Pemkot Palu Libatkan Warga Garap Lahan Tidur Lewat Program Palu Mapan
Sekretaris Daerah (Sekda) Kota Palu, Irmayanti Pettalolo.-Foto: ANTARA/HO-Humas Pemkot Palu-
Palu, Disway.id - Pemerintah Kota (Pemkot) Palu, Sulawesi Tengah, melibatkan masyarakat dalam pelaksanaan program Palu Mandiri, Adaptif dan Stabilitas Pangan (Palu Mapan) dengan memanfaatkan lahan tidur menjadi area pertanian produktif guna memperkuat ketahanan pangan daerah.
Sekretaris Daerah Kota Palu, Irmayanti Petalolo mengatakan program tersebut menjadi salah satu unggulan Tim Pengendalian Inflasi Daerah (TPID) tahun 2026.
"Mapan adalah program unggulan TPID 2026, memanfaatkan lahan tidur/lahan kosong untuk bertani dengan melibatkan masyarakat pemilik lahan di masing-masing wilayah," kata Irmayanti dalam rapat koordinasi pelaksanaan program unggulan TPID Kota Palu dilansir Antara, Selasa (12/5/2026).
Ia menjelaskan, pemanfaatan lahan kosong diarahkan menjadi lahan pertanian produktif untuk mendukung ketahanan pangan sekaligus menjaga stabilitas harga kebutuhan pokok di tengah masyarakat.

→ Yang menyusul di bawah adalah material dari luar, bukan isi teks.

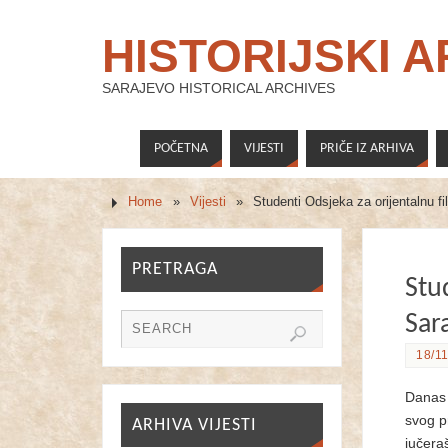
HISTORIJSKI 
SARAJEVO HISTORICAL ARCHIVES
POČETNA
VIJESTI
PRIČE IZ ARHIVA
Home
»
Vijesti
»
Studenti Odsjeka za orijentalnu fil
PRETRAGA
Stud
Sar
18/11
Danas s
svog p
ARHIVA VIJESTI
jučera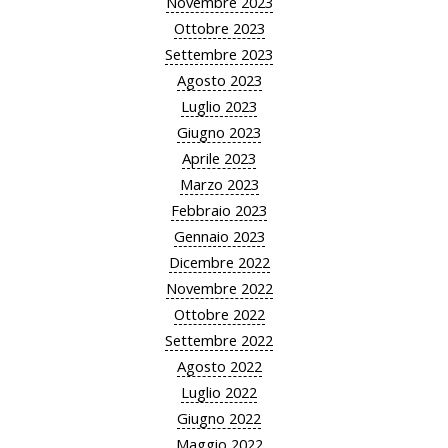
Novembre 2023
Ottobre 2023
Settembre 2023
Agosto 2023
Luglio 2023
Giugno 2023
Aprile 2023
Marzo 2023
Febbraio 2023
Gennaio 2023
Dicembre 2022
Novembre 2022
Ottobre 2022
Settembre 2022
Agosto 2022
Luglio 2022
Giugno 2022
Maggio 2022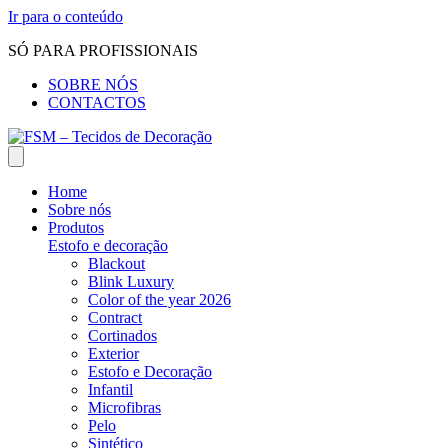
Ir para o conteúdo
SÓ PARA PROFISSIONAIS
SOBRE NÓS
CONTACTOS
Home
Sobre nós
Produtos
Estofo e decoração
Blackout
Blink Luxury
Color of the year 2026
Contract
Cortinados
Exterior
Estofo e Decoração
Infantil
Microfibras
Pelo
Sintético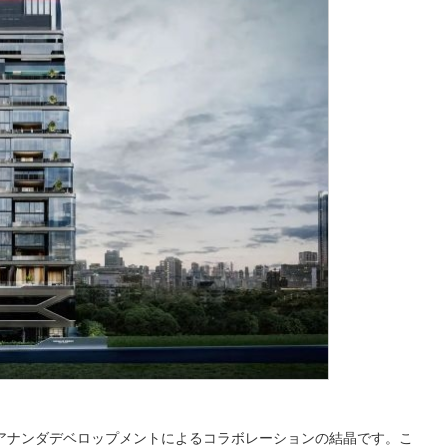
アナンダデベロップメントによるコラボレーションの結晶です。こ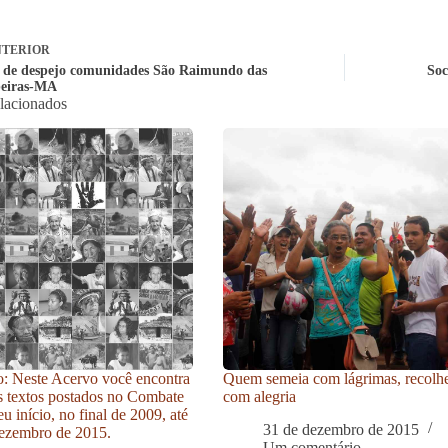
TERIOR
de despejo comunidades São Raimundo das
Soc
eiras-MA
elacionados
: Neste Acervo você encontra
Quem semeia com lágrimas, recolh
s textos postados no Combate
com alegria
u início, no final de 2009, até
31 de dezembro de 2015
ezembro de 2015.
Um comentário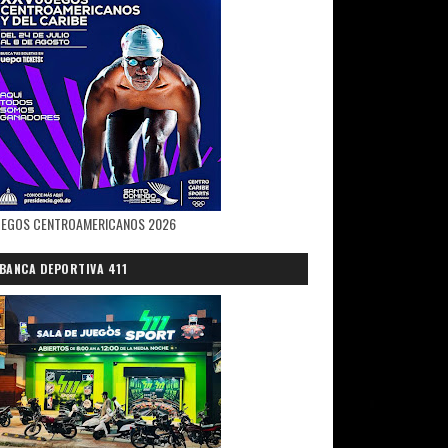
UEGOS CENTROAMERICANOS 2026
BANCA DEPORTIVA 411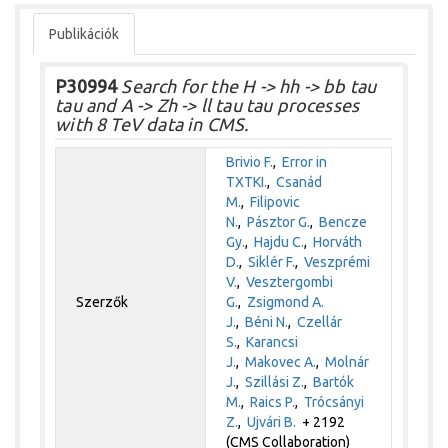
Publikációk
P30994
Search for the H -> hh -> bb tau
tau and A -> Zh -> ll tau tau processes
with 8 TeV data in CMS.
Brivio F.
,
Error in
TXTKI.
,
Csanád
M.
,
Filipovic
N.
,
Pásztor G.
,
Bencze
Gy.
,
Hajdu C.
,
Horváth
D.
,
Siklér F.
,
Veszprémi
V.
,
Vesztergombi
Szerzők
G.
,
Zsigmond A.
J.
,
Béni N.
,
Czellár
S.
,
Karancsi
J.
,
Makovec A.
,
Molnár
J.
,
Szillási Z.
,
Bartók
M.
,
Raics P.
,
Trócsányi
Z.
,
Ujvári B.
+ 2192
(CMS Collaboration)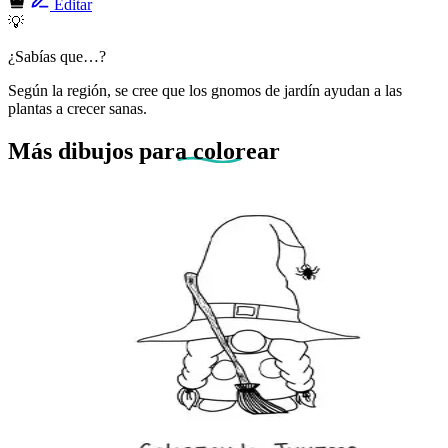
Editar
💡
¿Sabías que…?
Según la región, se cree que los gnomos de jardín ayudan a las
plantas a crecer sanas.
Más dibujos
para colorear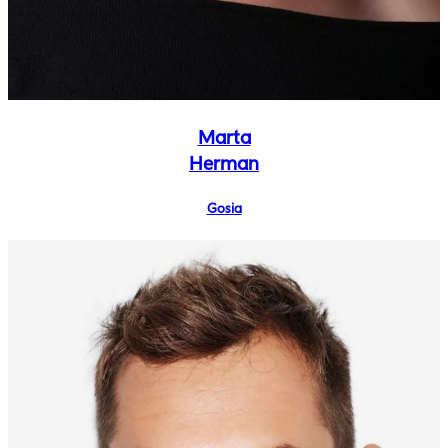
Marta
Herman
Gosia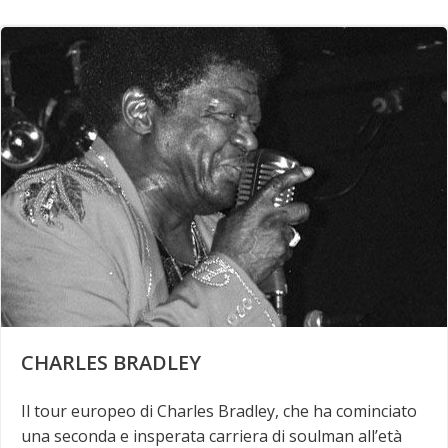
CHARLES BRADLEY
Il tour europeo di Charles Bradley, che ha cominciato
una seconda e insperata carriera di soulman all’età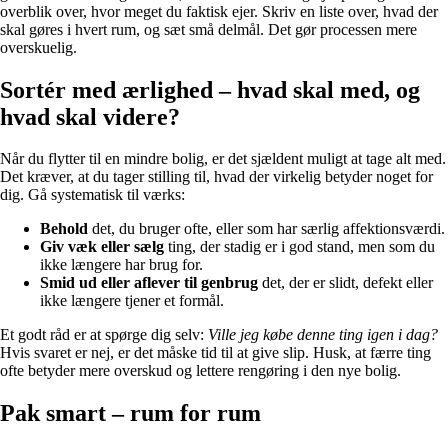
overblik over, hvor meget du faktisk ejer. Skriv en liste over, hvad der
skal gøres i hvert rum, og sæt små delmål. Det gør processen mere
overskuelig.
Sortér med ærlighed – hvad skal med, og
hvad skal videre?
Når du flytter til en mindre bolig, er det sjældent muligt at tage alt med.
Det kræver, at du tager stilling til, hvad der virkelig betyder noget for
dig. Gå systematisk til værks:
Behold
det, du bruger ofte, eller som har særlig affektionsværdi.
Giv væk eller sælg
ting, der stadig er i god stand, men som du
ikke længere har brug for.
Smid ud eller aflever til genbrug
det, der er slidt, defekt eller
ikke længere tjener et formål.
Et godt råd er at spørge dig selv:
Ville jeg købe denne ting igen i dag?
Hvis svaret er nej, er det måske tid til at give slip. Husk, at færre ting
ofte betyder mere overskud og lettere rengøring i den nye bolig.
Pak smart – rum for rum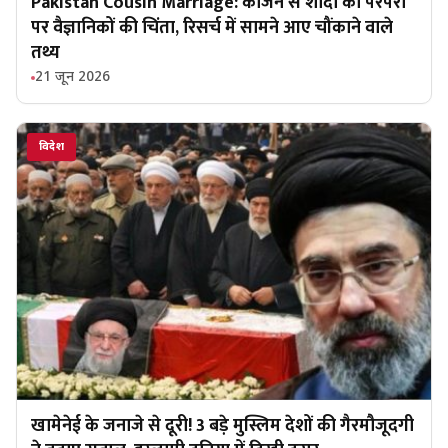
Pakistan Cousin Marriage: कजिन से शादी की परंपरा
पर वैज्ञानिकों की चिंता, रिसर्च में सामने आए चौंकाने वाले
तथ्य
21 जून 2026
विदेश
खामेनेई के जनाजे से दूरी! 3 बड़े मुस्लिम देशों की गैरमौजूदगी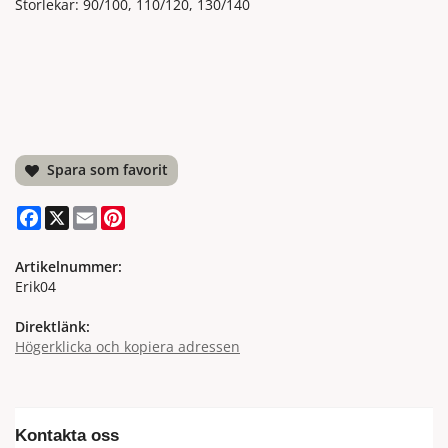
Storlekar: 90/100, 110/120, 130/140
Spara som favorit
Facebook
X
Email
Pinterest
Artikelnummer:
Erik04
Direktlänk:
Högerklicka och kopiera adressen
Kontakta oss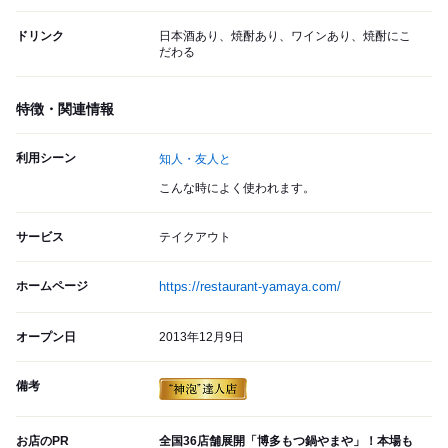
ドリンク
日本酒あり、焼酎あり、ワインあり、焼酎にこ
だわる
特徴・関連情報
利用シーン
知人・友人と
こんな時によく使われます。
サービス
テイクアウト
ホームページ
https://restaurant-yamaya.com/
オープン日
2013年12月9日
備考
お店のPR
全国36店舗展開「博多もつ鍋やまや」！本場も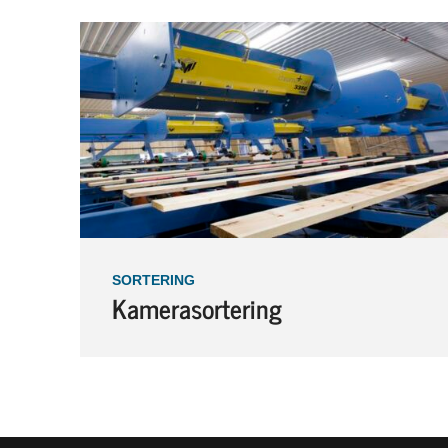
SORTERING
Kamerasortering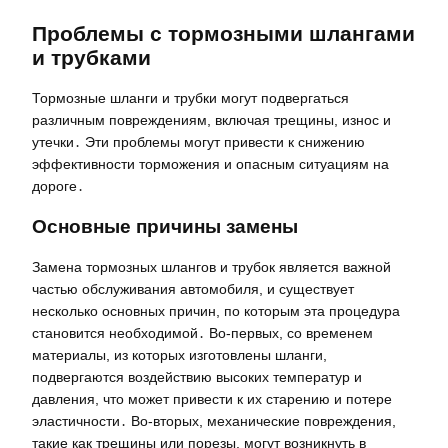
Проблемы с тормозными шлангами
и трубками
Тормозные шланги и трубки могут подвергаться
различным повреждениям, включая трещины, износ и
утечки․ Эти проблемы могут привести к снижению
эффективности торможения и опасным ситуациям на
дороге․
Основные причины замены
Замена тормозных шлангов и трубок является важной
частью обслуживания автомобиля, и существует
несколько основных причин, по которым эта процедура
становится необходимой․ Во-первых, со временем
материалы, из которых изготовлены шланги,
подвергаются воздействию высоких температур и
давления, что может привести к их старению и потере
эластичности․ Во-вторых, механические повреждения,
такие как трещины или порезы, могут возникнуть в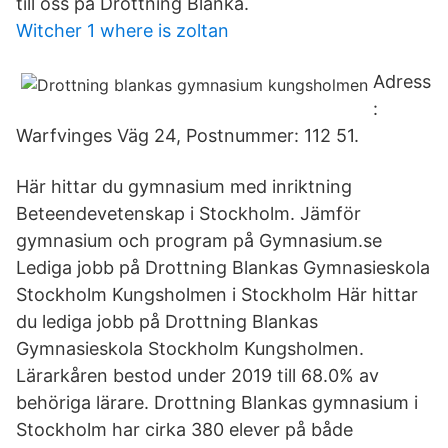
till oss på Drottning Blanka.
Witcher 1 where is zoltan
Adress
:
Warfvinges Väg 24, Postnummer: 112 51.
Här hittar du gymnasium med inriktning
Beteendevetenskap i Stockholm. Jämför
gymnasium och program på Gymnasium.se
Lediga jobb på Drottning Blankas Gymnasieskola
Stockholm Kungsholmen i Stockholm Här hittar
du lediga jobb på Drottning Blankas
Gymnasieskola Stockholm Kungsholmen.
Lärarkåren bestod under 2019 till 68.0% av
behöriga lärare. Drottning Blankas gymnasium i
Stockholm har cirka 380 elever på både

Program tersebut juga menjadi strategi Pemkot Palu dalam mengendalikan inflasi daerah. Berdasarkan data Badan Pusat Statistik (BPS), inflasi tahunan Kota Palu pada Februari 2026 tercatat mencapai 5,22 persen, meningkat dibanding Januari 2026 sebesar 4,35 persen.
"Paling tidak perjanjian kerja sama dengan pemilik lahan dialihkan dalam kurun waktu satu tahun. Lahan yang di kerja samakan ditanami tanaman produktif atau hortikultura," ujarnya.
Menurut Irmayanti, selain menekan inflasi, program itu juga diharapkan mampu meningkatkan pendapatan masyarakat maupun daerah karena komoditas pangan menjadi salah satu faktor penyumbang inflasi.
Melalui rapat koordinasi bersama sejumlah pihak, pemerintah daerah berupaya memperkuat implementasi program sekaligus menyamakan persepsi terkait pengembangan produksi pangan lokal.
Program Palu Mapan difokuskan pada gerakan penanaman komoditas strategis seperti cabai, bawang merah, dan berbagai tanaman hortikultura lainnya.
"Manfaatnya bukan hanya mengendalikan inflasi, tetapi juga mendorong optimalisasi pemanfaatan lahan pekarangan melalui konsep urban farming dan pengembangan hidroponik di seluruh kelurahan di Kota Palu," kata Irmayanti.
Pemkot Palu berharap keterlibatan masyarakat serta kolaborasi lintas sektor dapat menjadikan program Palu Mapan sebagai langkah nyata memperkuat ketahanan pangan daerah, mengendalikan inflasi, sekaligus membuka peluang peningkatan ekonomi warga di tingkat kelurahan.
"Melalui Palu Mapan kami ingin masyarakat gemar menanam tanaman produktif, baik itu untuk konsumsi rumah tangga maupun menjadi penyangga ekonomi keluarga," katanya.
Selain program tersebut, TPID Kota Palu juga menjalankan strategi pengendalian inflasi melalui pendekatan 4K, yakni menjaga keterjangkauan harga, memastikan ketersediaan pasokan, memperlancar distribusi, serta memperkuat komunikasi efektif kepada masyarakat.